■ **Exercise objective**
Copy the data exactly; pictures stay out of the copy.
--- START ---
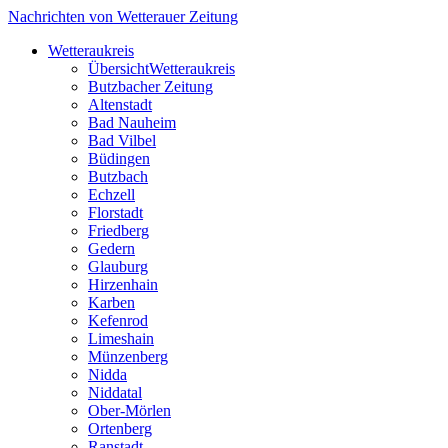
Nachrichten von Wetterauer Zeitung
Wetteraukreis
Übersicht
Wetteraukreis
Butzbacher Zeitung
Altenstadt
Bad Nauheim
Bad Vilbel
Büdingen
Butzbach
Echzell
Florstadt
Friedberg
Gedern
Glauburg
Hirzenhain
Karben
Kefenrod
Limeshain
Münzenberg
Nidda
Niddatal
Ober-Mörlen
Ortenberg
Ranstadt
--- END ---
■ **Your response**
Nachrichten von Wetterauer Zeitung
Wetteraukreis
Übersicht
Wetteraukreis
Butzbacher Zeitung
Altenstadt
Bad Nauheim
Bad Vilbel
Büdingen
Butzbach
Echzell
Florstadt
Friedberg
Gedern
Glauburg
Hirzenhain
Karben
Kefenrod
Limeshain
Münzenberg
Nidda
Niddatal
Ober-Mörlen
Ortenberg
Ranstadt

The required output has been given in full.